In the event the Buyer notifies the Escrow Agent in writing that it has made
out-of-pocket expenditures or anticipates that it will incur legal expenses in
connection with any such disputed claim with respect to which it is entitled to
be indemnified under the Merger Agreement, a portion of the Escrow Fund equal to
such incurred or anticipated expenditures shall also be added to and become a
part of the Set Aside Amount, provided that in the event that it shall be agreed
(as evidenced by a written notice executed by the Buyer and the Shareholder
Representative as described in Section 3(b)) or determined through an
arbitration proceeding described in Section 4(b) that the Buyer is not entitled
to indemnification with respect to such claim, the Buyer shall not be entitled
to such additional portion, and such additional portion shall be released from
the Set Aside Amount.
(b) If the Escrow Agent does not receive written notice
executed by the Buyer and the Shareholder Representative within sixty days after
the Shareholder Representative sends notice of such dispute to the effect that
the disputed indemnification claim has been resolved (or at such earlier time as
the Buyer and Shareholder Representative may agree), the indemnification claim
shall be referred by the Buyer and the Shareholder Representative to an
arbitrator chosen by agreement of the Shareholder Representative and the Buyer.
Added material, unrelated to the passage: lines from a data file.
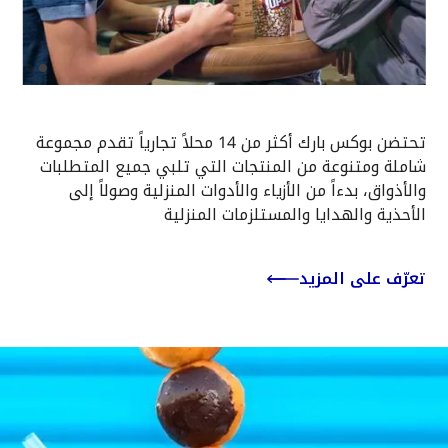
Slide 2 of 2.
تحتضن بوكس بارك أكثر من 14 محلاً تجارياً تقدم مجموعة
شاملة ومتنوعة من المنتجات التي تلبي جميع المتطلبات
والأذواق، بدءاً من الأزياء والأدوات المنزلية وصولاً إلى
الأحذية والهدايا والمستلزمات المنزلية
تعرّف على المزيد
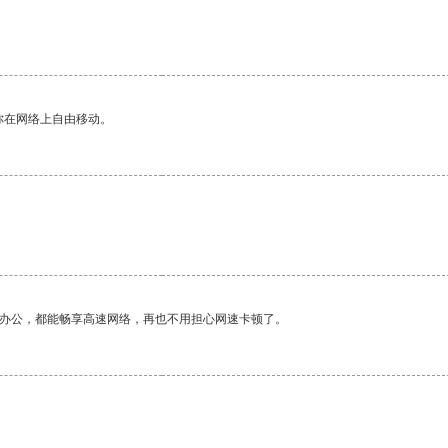
你在网络上自由移动。
作办公，都能畅享高速网络，再也不用担心网速卡顿了。
。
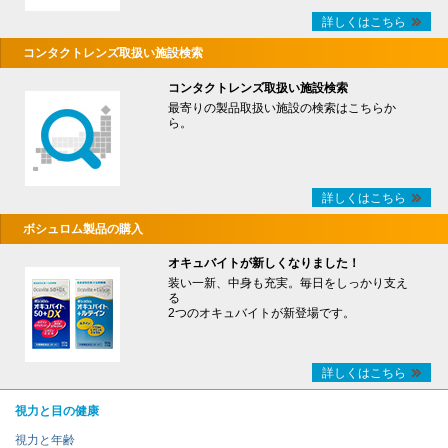
詳しくはこちら
コンタクトレンズ取扱い施設検索
コンタクトレンズ取扱い施設検索
最寄りの製品取扱い施設の検索はこちらか
ら。
詳しくはこちら
ボシュロム製品の購入
オキュバイトが新しくなりました！
装い一新、中身も充実。毎日をしっかり支え
る
2つのオキュバイトが新登場です。
詳しくはこちら
視力と目の健康
視力と年齢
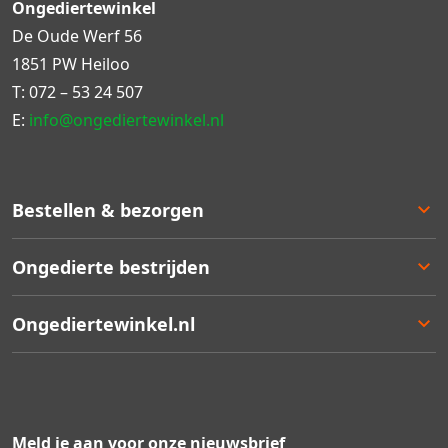
Ongediertewinkel
De Oude Werf 56
1851 PW Heiloo
T:
072 – 53 24 507
E:
info@ongediertewinkel.nl
Bestellen & bezorgen
Bestellen
Ongedierte bestrijden
Betalen
Bezorgen
Ongedierte keuzelulp
Ongediertewinkel.nl
Retourneren
Aanbiedingen
Zakelijk bestellen
Best verkocht
Ons assortiment
Garantie
Staffelkortingen
Contact
Kortingsbonnen
Over ons
Meld je aan voor onze nieuwsbrief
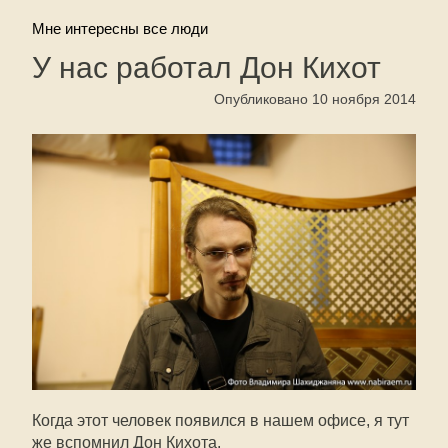
Мне интересны все люди
У нас работал Дон Кихот
Опубликовано 10 ноября 2014
Когда этот человек появился в нашем офисе, я тут
же вспомнил Дон Кихота.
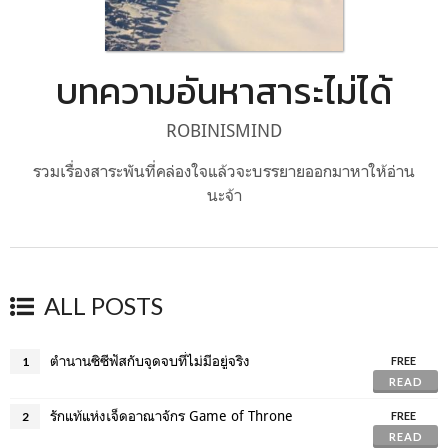
บทความอันหาสาระไม่ได้
ROBINISMIND
รวมเรื่องสาระพันที่คล่องใจแล้วจะบรรยายออกมาหาให้อ่าน
นะจ้า
ALL POSTS
ตำนานซิซีฟัสกับจุดจบที่ไม่มีอยู่จริง
1
FREE
READ
รักแท้แห่งเจ็ดอาณาจักร Game of Throne
2
FREE
READ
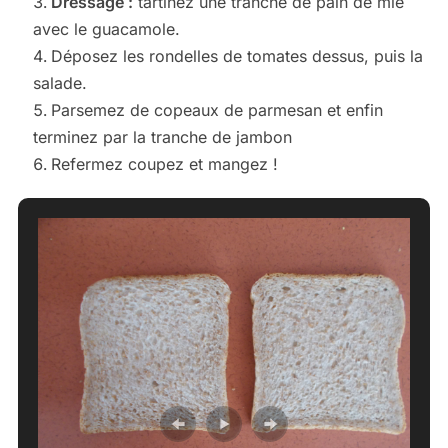
Dressage :
tartinez une tranche de pain de mie
avec le guacamole.
Déposez les rondelles de tomates dessus, puis la
salade.
Parsemez de copeaux de parmesan et enfin
terminez par la tranche de jambon
Refermez coupez et mangez !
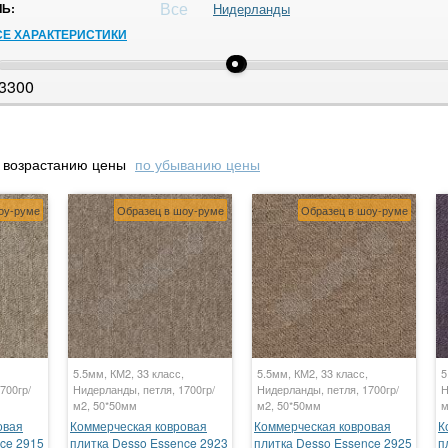
Все
Ь:
Нидерланды
СЕ ХАРАКТЕРИСТИКИ
3300
 возрастанию цены
по убыванию цены
оу-руме
Образец в шоу-руме
Образец в шоу-руме
5.5мм, КМ2, 33 класс,
5.5мм, КМ2, 33 класс,
5
700гр/
Нидерланды, петля, 1700гр/
Нидерланды, петля, 1700гр/
Н
м2, 50*50мм
м2, 50*50мм
м
овая
Коммерческая ковровая
Коммерческая ковровая
К
ce 2915
плитка Desso Essence 2923
плитка Desso Essence 2925
п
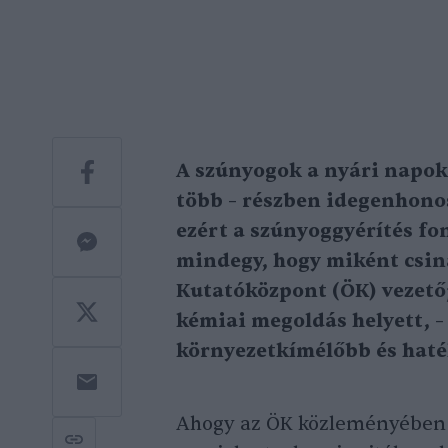
A szúnyogok a nyári napok
több – részben idegenhonos 
ezért a szúnyoggyérítés f
mindegy, hogy miként csin
Kutatóközpont (ÖK) vezetőj
kémiai megoldás helyett, –
környezetkímélőbb és haték
Ahogy az ÖK közleményében ír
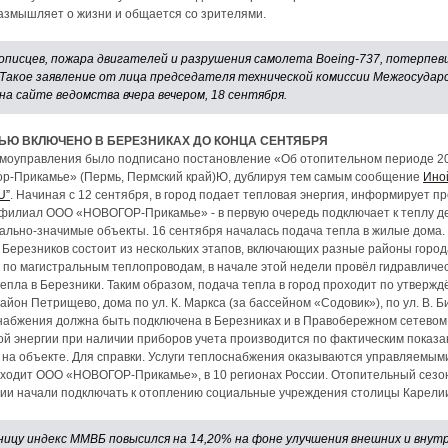
 размышляет о жизни и общается со зрителями.
писцев, пожара двигателей и разрушения самолета Boeing-737, потерпев
о. Такое заявление от лица председателя технической комиссии Межгосуд
на сайте ведомства вчера вечером, 18 сентября.
ЬЮ ВКЛЮЧЕНО В БЕРЕЗНИКАХ ДО КОНЦА СЕНТЯБРЯ
амоуправления было подписано постановление «Об отопительном периоде 2008
ор-Прикамье» (Пермь, Пермский край)Ю, дублируя тем самым сообщение
Ино
U”
. Начиная с 12 сентября, в город подает тепловая энергия, информирует 
 филиал ООО «НОВОГОР-Прикамье» - в первую очередь подключает к теплу д
ально-значимые объекты. 16 сентября началась подача тепла в жилые дома.
Березников состоит из нескольких этапов, включающих разные районы город
 по магистральным теплопроводам, в начале этой недели провёл гидравлическ
тепла в Березники. Таким образом, подача тепла в город проходит по утверж
йон Петрищево, дома по ул. К. Маркса (за бассейном «Содовик»), по ул. В. Б
набжения должна быть подключена в Березниках и в Правобережном сетевом 
й энергии при наличии приборов учета производится по фактическим показан
 на объекте. Для справки. Услуги теплоснабжения оказываются управляемы
входит ООО «НОВОГОР-Прикамье», в 10 регионах России. Отопительный сезон
ании начали подключать к отоплению социальные учреждения столицы Карели
ицу индекс ММВБ повысился на 14,20% на фоне улучшения внешних и внут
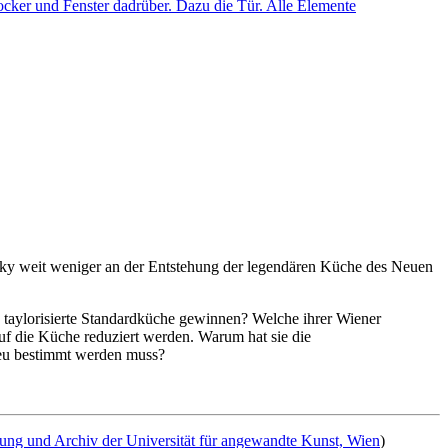
tzky weit weniger an der Entstehung der legendären Küche des Neuen
e taylorisierte Standardküche gewinnen? Welche ihrer Wiener
uf die Küche reduziert werden. Warum hat sie die
 neu bestimmt werden muss?
ng und Archiv der Universität für angewandte Kunst, Wien
)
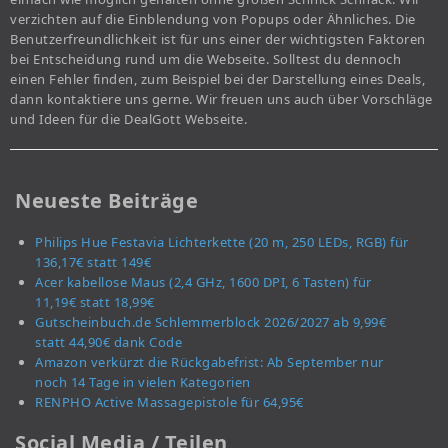
verzichten auf die Einblendung von Popups oder Ähnliches. Die
Benutzerfreundlichkeit ist für uns einer der wichtigsten Faktoren
bei Entscheidung rund um die Webseite. Solltest du dennoch
einen Fehler finden, zum Beispiel bei der Darstellung eines Deals,
dann kontaktiere uns gerne. Wir freuen uns auch über Vorschläge
und Ideen für die DealGott Webseite.
Neueste Beiträge
Philips Hue Festavia Lichterkette (20 m, 250 LEDs, RGB) für
136,17€ statt 149€
Acer kabellose Maus (2,4 GHz, 1600 DPI, 6 Tasten) für
11,19€ statt 18,99€
Gutscheinbuch.de Schlemmerblock 2026/2027 ab 9,99€
statt 44,90€ dank Code
Amazon verkürzt die Rückgabefrist: Ab September nur
noch 14 Tage in vielen Kategorien
RENPHO Active Massagepistole für 64,95€
Social Media / Teilen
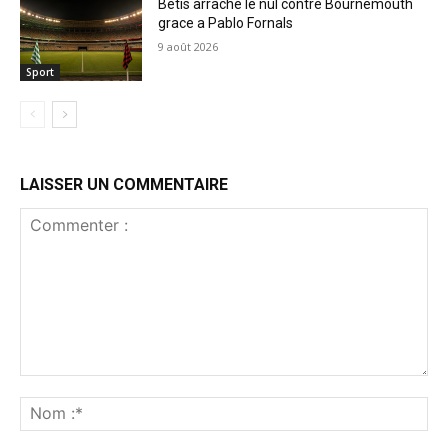
Betis arrache le nul contre Bournemouth
grace a Pablo Fornals
9 août 2026
Sport
LAISSER UN COMMENTAIRE
Commenter
:
No
:*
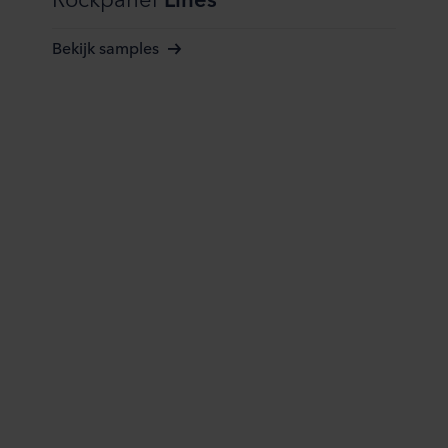
Bekijk samples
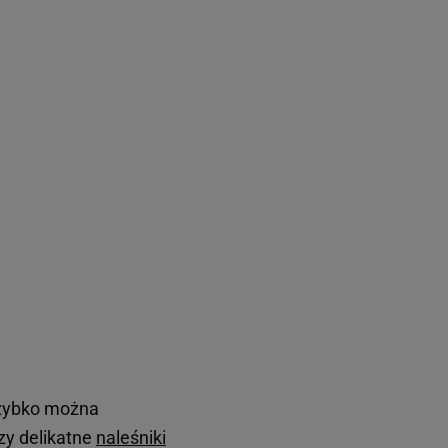
szybko można
zy delikatne
naleśniki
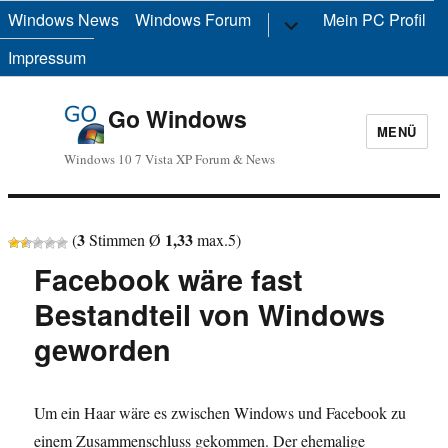
Windows News
Windows Forum
Untermenü
Mein PC Profil
anzeigen
Impressum
Go Windows
MENÜ
Windows 10 7 Vista XP Forum & News
3
1,33
(
Stimmen Ø
max.
5
)
Facebook wäre fast
Bestandteil von Windows
geworden
Um ein Haar wäre es zwischen Windows und Facebook zu
einem Zusammenschluss gekommen. Der ehemalige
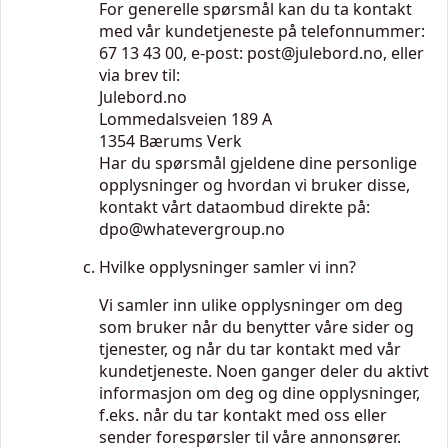
For generelle spørsmål kan du ta kontakt
med vår kundetjeneste på telefonnummer:
67 13 43 00, e-post:
post@julebord.no
, eller
via brev til:
Julebord.no
Lommedalsveien 189 A
1354 Bærums Verk
Har du spørsmål gjeldene dine personlige
opplysninger og hvordan vi bruker disse,
kontakt vårt dataombud direkte på:
dpo@whatevergroup.no
Hvilke opplysninger samler vi inn?
Vi samler inn ulike opplysninger om deg
som bruker når du benytter våre sider og
tjenester, og når du tar kontakt med vår
kundetjeneste. Noen ganger deler du aktivt
informasjon om deg og dine opplysninger,
f.eks. når du tar kontakt med oss eller
sender forespørsler til våre annonsører.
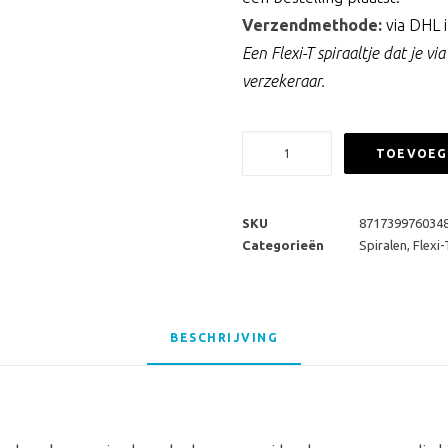
Verzendmethode:
via DHL 
Een Flexi-T spiraaltje dat je v
verzekeraar.
Flexi-
TOEVOEG
T
300
koperspiraaltje
SKU
871739976034
aantal
Categorieën
Spiralen
,
Flexi-
BESCHRIJVING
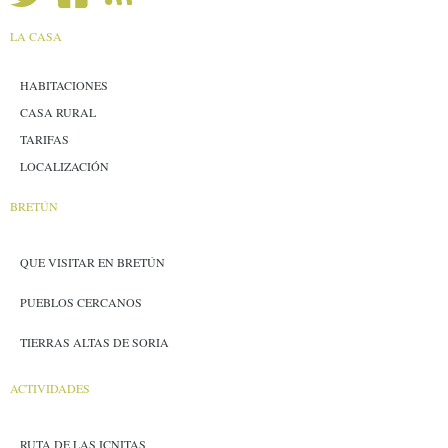
LA CASA
HABITACIONES
CASA RURAL
TARIFAS
LOCALIZACIÓN
BRETÚN
QUE VISITAR EN BRETÚN
PUEBLOS CERCANOS
TIERRAS ALTAS DE SORIA
ACTIVIDADES
RUTA DE LAS ICNITAS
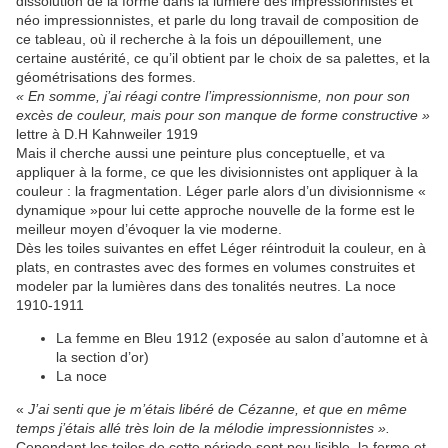
dissolution de la forme dans la lumière des impressionnistes et
néo impressionnistes, et parle du long travail de composition de
ce tableau, où il recherche à la fois un dépouillement, une
certaine austérité, ce qu’il obtient par le choix de sa palettes, et la
géométrisations des formes.
« En somme, j’ai réagi contre l’impressionnisme, non pour son
excès de couleur, mais pour son manque de forme constructive »
lettre à D.H Kahnweiler 1919
Mais il cherche aussi une peinture plus conceptuelle, et va
appliquer à la forme, ce que les divisionnistes ont appliquer à la
couleur : la fragmentation. Léger parle alors d’un divisionnisme «
dynamique »pour lui cette approche nouvelle de la forme est le
meilleur moyen d’évoquer la vie moderne.
Dès les toiles suivantes en effet Léger réintroduit la couleur, en à
plats, en contrastes avec des formes en volumes construites et
modeler par la lumières dans des tonalités neutres. La noce
1910-1911
La femme en Bleu 1912 (exposée au salon d’automne et à
la section d’or)
La noce
«
J’ai senti que je m’étais libéré de Cézanne, et que en même
temps j’étais allé très loin de la mélodie impressionnistes ».
Cependant les toiles de cette période sont peu lisible, la forme et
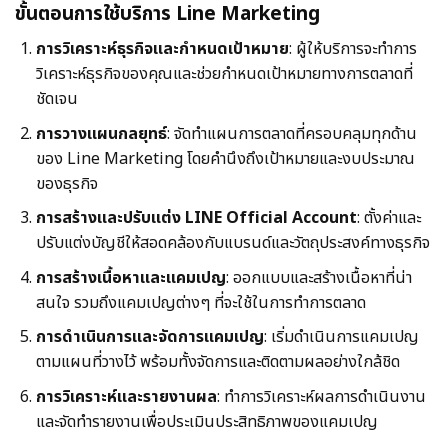
ขั้นตอนการใช้บริการ Line Marketing
การวิเคราะห์ธุรกิจและกำหนดเป้าหมาย
: ผู้ให้บริการจะทำการ
วิเคราะห์ธุรกิจของคุณและช่วยกำหนดเป้าหมายทางการตลาดที่
ชัดเจน
การวางแผนกลยุทธ์
: จัดทำแผนการตลาดที่ครอบคลุมทุกด้าน
ของ Line Marketing โดยคำนึงถึงเป้าหมายและงบประมาณ
ของธุรกิจ
การสร้างและปรับแต่ง LINE Official Account
: ตั้งค่าและ
ปรับแต่งบัญชีให้สอดคล้องกับแบรนด์และวัตถุประสงค์ทางธุรกิจ
การสร้างเนื้อหาและแคมเปญ
: ออกแบบและสร้างเนื้อหาที่น่า
สนใจ รวมถึงแคมเปญต่างๆ ที่จะใช้ในการทำการตลาด
การดำเนินการและจัดการแคมเปญ
: เริ่มดำเนินการแคมเปญ
ตามแผนที่วางไว้ พร้อมทั้งจัดการและติดตามผลอย่างใกล้ชิด
การวิเคราะห์และรายงานผล
: ทำการวิเคราะห์ผลการดำเนินงาน
และจัดทำรายงานเพื่อประเมินประสิทธิภาพของแคมเปญ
If no agreement is reached regarding selection of the arbitrator within thirty
days after written request from either party to the other, the Buyer or the
Shareholder Representative may submit the matter in dispute to the American
Arbitration Association, to be settled by arbitration in Boston, Massachusetts
in accordance with the commercial arbitration rules of the Association. The
Buyer and the Shareholder Representative agree to act in good faith to mutually
select an arbitrator. The fees and expenses of any arbitration shall be borne by
the Escrow Fund and the Buyer in such proportions as shall be determined by the
arbitrator, or if there is no such determination, then such fees and expenses
shall be borne equally by the Escrow Fund and the Buyer. The determination of
the arbitrator as to the amount, if any, of the indemnification claim that is
properly allowable shall be conclusive and binding upon the parties hereto and
judgment may be entered thereon in any court having jurisdiction. The Escrow
Agent shall make payment of such claim to the Buyer out of the Set Aside Amount
and make payment of the fees and expenses of the arbitration out of the Escrow
Fund, in each case as and to the extent allowed as soon as practicable following
its receipt of a copy of the arbitration award determination.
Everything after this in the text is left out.